In 2015, however, the usual patterns were disrupted by a warm-water anomaly known as the "warm blob," which first appeared in the North Pacific west of Seattle in late 2013. In 2014, a second warm blob developed off of southern California, and in 2015 they spread into the coastal waters. "We had two pools of warm water hitting the coast in the Pacific Northwest and southern California and merging, so all at once there were warm waters over the whole west coast," Kudela said.
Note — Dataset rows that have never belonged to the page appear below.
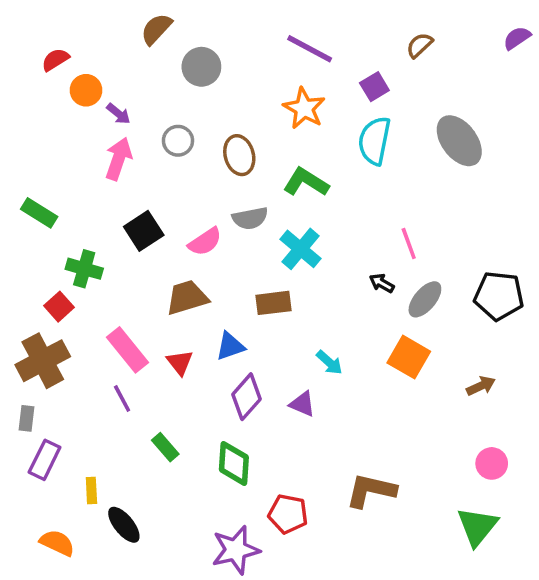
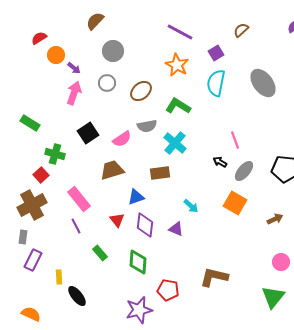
gray circle: (201, 67) -> (113, 51), moved
brown ellipse: (239, 155) -> (141, 91), turned 65
red triangle: (180, 362) -> (117, 220), moved
purple diamond: (246, 397) -> (145, 225), turned -35
orange semicircle: (57, 543) -> (31, 314), moved

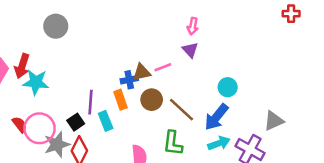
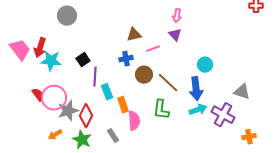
brown triangle: (142, 72) -> (134, 35), moved
orange rectangle: (120, 100) -> (123, 105), moved
blue arrow: (216, 117) -> (196, 89), turned -45
gray triangle: (274, 121) -> (242, 92), turned 42
black square: (76, 122) -> (83, 60), moved

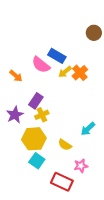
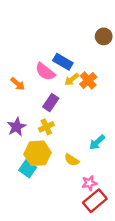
purple rectangle: (36, 101) -> (51, 103), moved
cyan square: (37, 161) -> (28, 169), moved
red rectangle: (62, 182) -> (95, 201), moved, turned -65

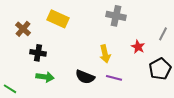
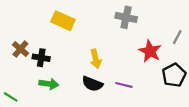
brown cross: (23, 29) -> (20, 49), moved
red star: (138, 47) -> (150, 51), size x1.5
yellow arrow: (105, 54) -> (96, 59), moved

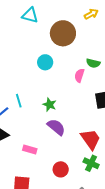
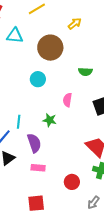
pink semicircle: (79, 75) -> (67, 100), moved
cyan line: (19, 101) -> (19, 122), turned 32
purple semicircle: (56, 127) -> (34, 143), moved, turned 42

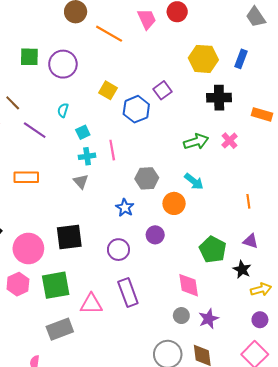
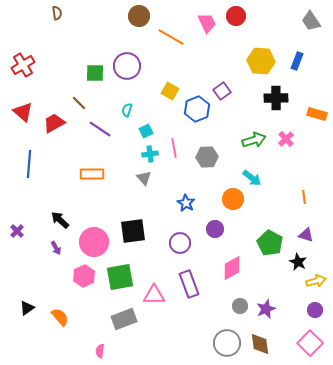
green square: (29, 57) -> (95, 73), moved
gray hexagon: (147, 178) -> (207, 157), moved
pink diamond: (189, 285) -> (232, 268), moved, turned 70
That warm water then interacted with coastal upwelling to create perfect conditions for Pseudo-nitzschia. Normally, the northerly winds that start in the spring blow the warm surface waters offshore, driving the upwelling of cold deep water and creating a regime of cold, nutrient-rich coastal waters that lasts until fall. In 2015, weak upwelling provided periodic injections of nutrients, but every time the upwelling got started the warm blob pushed back onto the coast.

The result was a record-breaking toxic algae bloom that started in April and lasted into early October. The size of the bloom was also unprecedented, extending from Santa Barbara to Alaska. Even in December, water samples were still occasionally showing up with domoic acid, Kudela said. "We think it's just moving offshore, and each time conditions are right it comes back in to the coast," he said. "Once a series of big winter storms comes through, that's when we'll see it go away until the following spring."

Now the big question is what the impact of El Niño will be in 2016, because El Niño also brings warm water conditions that can favor toxic algae blooms. Most of the warm water along the California coast in 2015 was from the warm blob, although El Niño probably began contributing to it later in the summer. Historically, El Niño periods have been associated with larger than normal blooms of Pseudo-nitzschia, Kudela said.

"The predictions are for this El Niño to be as strong as the one in 1997-98, when the warm water lasted through 1998. So we could be looking at a big bloom again next year," he said.